Japan stresses need to resolve territorial dispute with Russia ahead of forthcoming Putin visit

Russian President Vladimir Putin is scheduled to visit Japan next month.
Russian President Vladimir Putin is scheduled to visit Japan next month. PHOTO: EPA

TOKYO (BLOOMBERG, REUTERS) - Japan stressed the need to resolve a territorial dispute with Russia on Wednesday (Nov 23) amid media reports that the former Soviet nation had deployed anti-ship missile units in the Kuril Islands near Japan.

Foreign Affairs Minister Fumio Kishida said the government was aware of movements around Japan's Northern Territories, and would continue to monitor developments.

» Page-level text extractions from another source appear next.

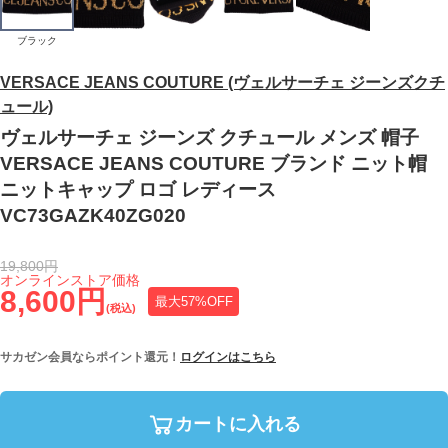
ブラック
VERSACE JEANS COUTURE (ヴェルサーチェ ジーンズクチ
ュール)
ヴェルサーチェ ジーンズ クチュール メンズ 帽子
VERSACE JEANS COUTURE ブランド ニット帽
ニットキャップ ロゴ レディース
VC73GAZK40ZG020
19,800円
オンラインストア価格
8,600円
最大57%OFF
(税込)
サカゼン会員ならポイント還元！
ログインはこちら
カートに入れる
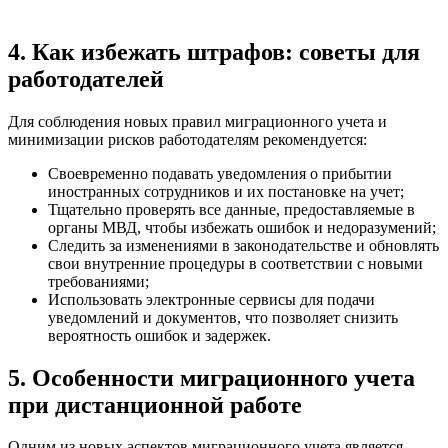
4. Как избежать штрафов: советы для
работодателей
Для соблюдения новых правил миграционного учета и
минимизации рисков работодателям рекомендуется:
Своевременно подавать уведомления о прибытии
иностранных сотрудников и их постановке на учет;
Тщательно проверять все данные, предоставляемые в
органы МВД, чтобы избежать ошибок и недоразумений;
Следить за изменениями в законодательстве и обновлять
свои внутренние процедуры в соответствии с новыми
требованиями;
Использовать электронные сервисы для подачи
уведомлений и документов, что позволяет снизить
вероятность ошибок и задержек.
5. Особенности миграционного учета
при дистанционной работе
Одним из новых аспектов миграционного учета является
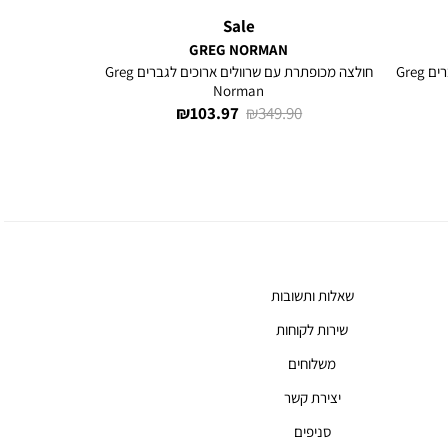
Sale
GREG NORMAN
חולצה מכופתרת עם שרוולים ארוכים לגברים Greg
חולצה מכופתרת עם שרוולים ארוכים לגברים Greg
Norman
מחיר
מחיר
103.97 ₪
349.90 ₪
רגיל
מוצר
שאלות ותשובות
שירות לקוחות
משלוחים
יצירת קשר
סניפים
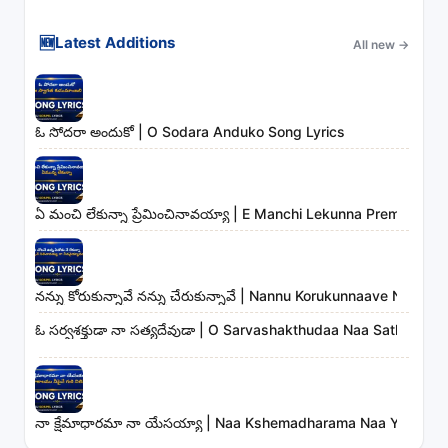
🆕
Latest Additions
All new
→
ఓ సోదరా అందుకో | O Sodara Anduko Song Lyrics
ఏ మంచి లేకున్నా ప్రేమించినావయ్యా | E Manchi Lekunna Preminchin
నన్ను కోరుకున్నావే నన్ను చేరుకున్నావే | Nannu Korukunnaave Nann
ఓ సర్వశక్తుడా నా సత్యదేవుడా | O Sarvashakthudaa Naa Sathyade
నా క్షేమాధారమా నా యేసయ్యా | Naa Kshemadharama Naa Yesayya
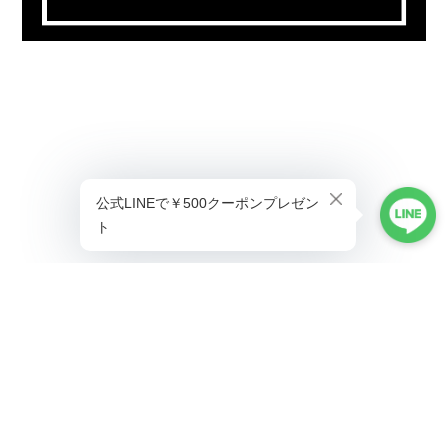
プライバシーポリシー
特定商取引法に基づく表記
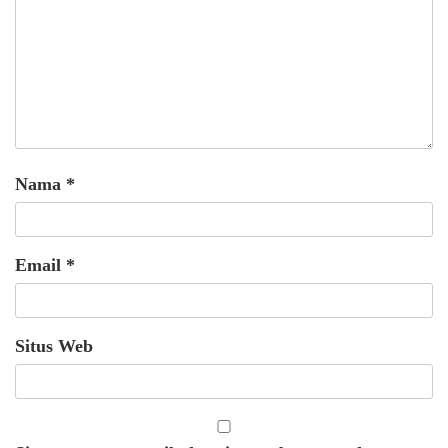
Nama
*
Email
*
Situs Web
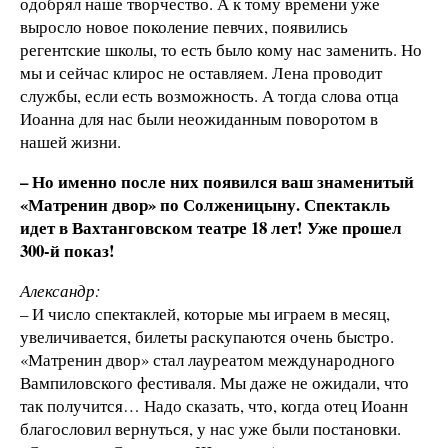
одобрял наше творчество. А к тому времени уже
выросло новое поколение певчих, появились
регентские школы, то есть было кому нас заменить. Но
мы и сейчас клирос не оставляем. Лена проводит
службы, если есть возможность. А тогда слова отца
Иоанна для нас были неожиданным поворотом в
нашей жизни.
– Но именно после них появился ваш знаменитый
«Матренин двор» по Солженицыну. Спектакль
идет в Вахтанговском театре 18 лет! Уже прошел
300-й показ!
Александр:
– И число спектаклей, которые мы играем в месяц,
увеличивается, билеты раскупаются очень быстро.
«Матренин двор» стал лауреатом международного
Вампиловского фестиваля. Мы даже не ожидали, что
так получится… Надо сказать, что, когда отец Иоанн
благословил вернуться, у нас уже были постановки.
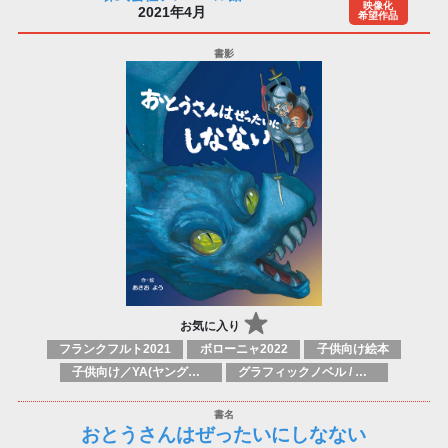
映像化
2021年4月
希望作品
お気に入り
フランクフルト2021
ボローニャ2022
子供向け絵本
子供向け／YA(ヤングアダルト)向け一般：芸術&芸術家
グラフィックノベル / コミックブック / 漫画：スタイル / 伝統
おとうさんはぜったいにしなない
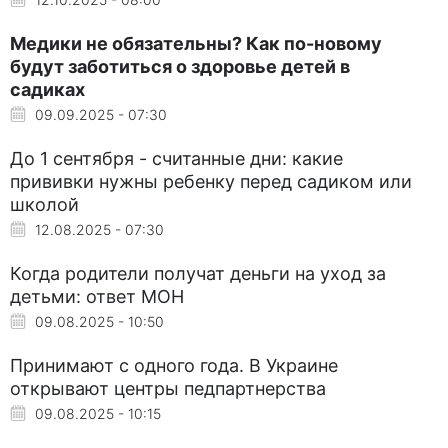
Медики не обязательны? Как по-новому
будут заботиться о здоровье детей в
садиках
09.09.2025 - 07:30
До 1 сентября - считанные дни: какие
прививки нужны ребенку перед садиком или
школой
12.08.2025 - 07:30
Когда родители получат деньги на уход за
детьми: ответ МОН
09.08.2025 - 10:50
Принимают с одного года. В Украине
открывают центры педпартнерства
09.08.2025 - 10:15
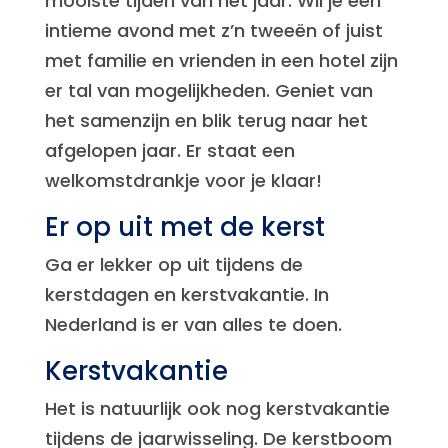
mooiste tijden van het jaar. Wil je een
intieme avond met z’n tweeën of juist
met familie en vrienden in een hotel zijn
er tal van mogelijkheden. Geniet van
het samenzijn en blik terug naar het
afgelopen jaar. Er staat een
welkomstdrankje voor je klaar!
Er op uit met de kerst
Ga er lekker op uit tijdens de
kerstdagen en kerstvakantie. In
Nederland is er van alles te doen.
Kerstvakantie
Het is natuurlijk ook nog kerstvakantie
tijdens de jaarwisseling. De kerstboom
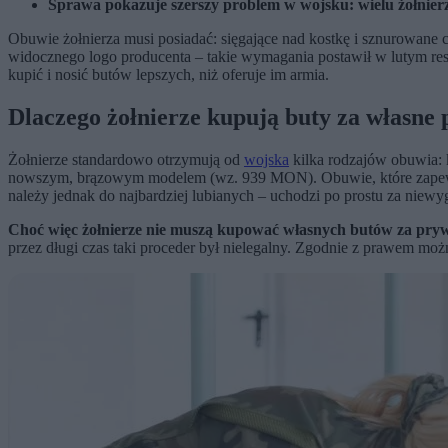
Sprawa pokazuje szerszy problem w wojsku: wielu żołnier
Obuwie żołnierza musi posiadać: sięgające nad kostkę i sznurowane
widocznego logo producenta – takie wymagania postawił w lutym res
kupić i nosić butów lepszych, niż oferuje im armia.
Dlaczego żołnierze kupują buty za własne 
Żołnierze standardowo otrzymują od
wojska
kilka rodzajów obuwia: k
nowszym, brązowym modelem (wz. 939 MON). Obuwie, które zapewni
należy jednak do najbardziej lubianych – uchodzi po prostu za niew
Choć więc żołnierze nie muszą kupować własnych butów za prywa
przez długi czas taki proceder był nielegalny. Zgodnie z prawem moż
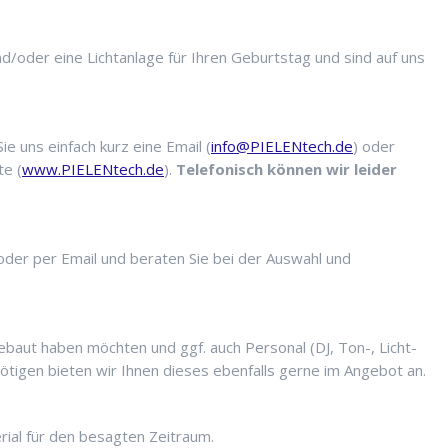
d/oder eine Lichtanlage für Ihren Geburtstag und sind auf uns
ie uns einfach kurz eine Email (
info@PIELENtech.de
) oder
te (
www.PIELENtech.de
).
Telefonisch können wir leider
 oder per Email und beraten Sie bei der Auswahl und
ebaut haben möchten und ggf. auch Personal (DJ, Ton-, Licht-
ötigen bieten wir Ihnen dieses ebenfalls gerne im Angebot an.
rial für den besagten Zeitraum.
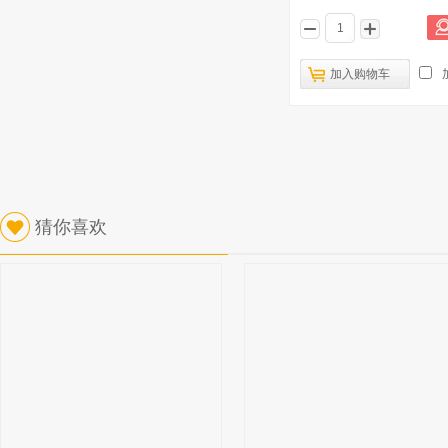
加入购物车
猜你喜欢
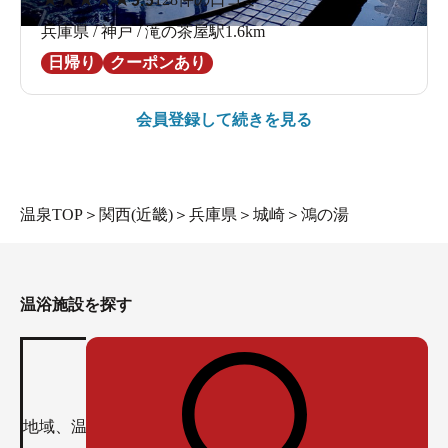
兵庫県 / 神戸 / 滝の茶屋駅1.6km
日帰り
クーポンあり
会員登録して続きを見る
温泉TOP
＞
関西(近畿)
＞
兵庫県
＞
城崎
＞
鴻の湯
温浴施設を探す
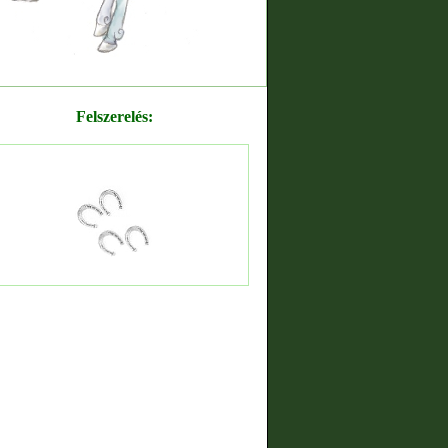
Felszerelés:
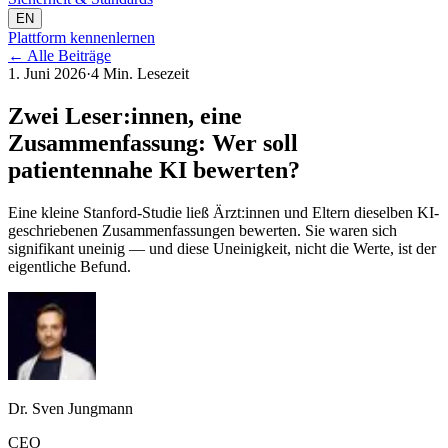
EN
Plattform kennenlernen
←
Alle Beiträge
1. Juni 2026
·
4 Min. Lesezeit
Zwei Leser:innen, eine
Zusammenfassung: Wer soll
patientennahe KI bewerten?
Eine kleine Stanford-Studie ließ Ärzt:innen und Eltern dieselben KI-
geschriebenen Zusammenfassungen bewerten. Sie waren sich
signifikant uneinig — und diese Uneinigkeit, nicht die Werte, ist der
eigentliche Befund.
Dr. Sven Jungmann
CEO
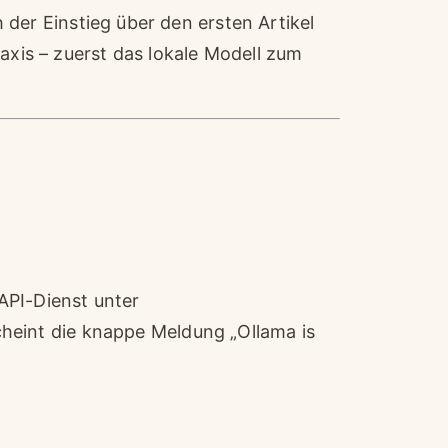
ch der Einstieg über den ersten Artikel
axis
– zuerst das lokale Modell zum
API-Dienst unter
cheint die knappe Meldung „Ollama is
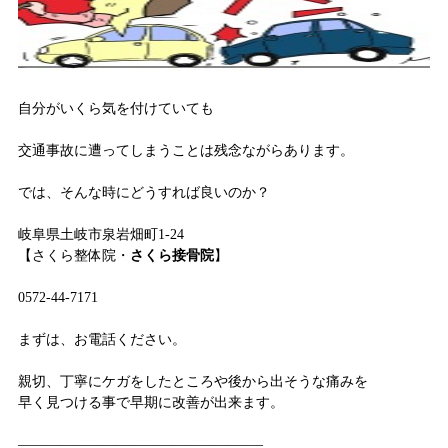
自分がいくら気を付けていても
交通事故に遭ってしまうことは残念ながらあります。
では、そんな時にどうすれば良いのか？
岐阜県土岐市泉岩畑町1-24
【さくら整体院・
さくら接骨院
】
0572-44-7171
まずは、お電話ください。
親切、丁寧にケガをしたところや後から出そうな痛みを
早く見つける事で早期に改善が出来ます。
—————————————————–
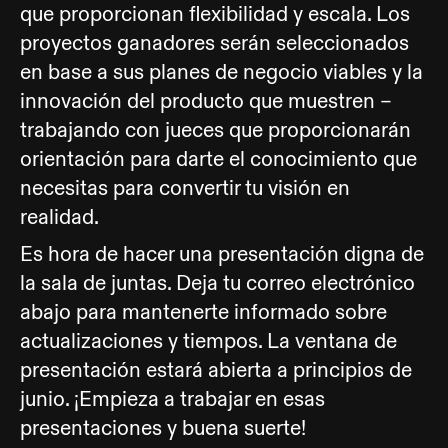
que proporcionan flexibilidad y escala. Los
proyectos ganadores serán seleccionados
en base a sus planes de negocio viables y la
innovación del producto que muestren –
trabajando con jueces que proporcionarán
orientación para darte el conocimiento que
necesitas para convertir tu visión en
realidad.
Es hora de hacer una presentación digna de
la sala de juntas. Deja tu correo electrónico
abajo para mantenerte informado sobre
actualizaciones y tiempos. La ventana de
presentación estará abierta a principios de
junio. ¡Empieza a trabajar en esas
presentaciones y buena suerte!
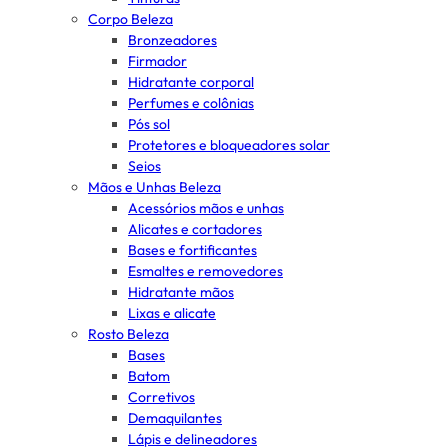
Corpo Beleza
Bronzeadores
Firmador
Hidratante corporal
Perfumes e colônias
Pós sol
Protetores e bloqueadores solar
Seios
Mãos e Unhas Beleza
Acessórios mãos e unhas
Alicates e cortadores
Bases e fortificantes
Esmaltes e removedores
Hidratante mãos
Lixas e alicate
Rosto Beleza
Bases
Batom
Corretivos
Demaquilantes
Lápis e delineadores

He said solving the territorial dispute was one of Japan's top priorities, and he hopes to make progress towards that when Russian President Vladimir Putin is scheduled to visit the country next month.

Mr Kishida was speaking at a press briefing in Miyagi Prefecture, northern Japan, in response to a reporter's question.

Russia deployed Bal and Bastion units on Kunashir Island and Iturup Island respectively, RIA Novosti said, citing Pacific Fleet newspaper Combat Watch.

The report said the units were preparing for exercises in the Japan Sea, without specifying when they were deployed.

The dispute over four islands known as the Northern Territories in Japan and South Kurils in Russia has prevented the countries from signing a peace treaty more than 70 years after the end of World War II. Soviet troops occupied the territory in the dying days of the war.

The Nikkei newspaper reported last month that Japan Prime Minister Shinzo Abe will propose co-governing the disputed islands.

Mr Putin said on Sunday (Nov 20) that both sides "genuinely want to sign a peace treaty", but cautioned that they remain far apart on the issue of ownership.

The Kremlin said on Wednesday the deployment of the Russian missile defence systems on the islands should not influence efforts to achieve a peace deal over the territorial dispute.

"Without doubt, there are grounds for this (deploying the missiles), but at the same time from our point of view, it should not in any way influence the centripetal trend which exists in our bilateral relations with Tokyo," Kremlin spokesman Dmitry Peskov said on a conference call with reporters.

He said that trend applies "in terms of the careful preparations for the forthcoming visit of President Putin to Japan, and in terms of continuing contacts to develop our bilateral ties, especially in the economic sphere, and negotiations on the peace deal issue".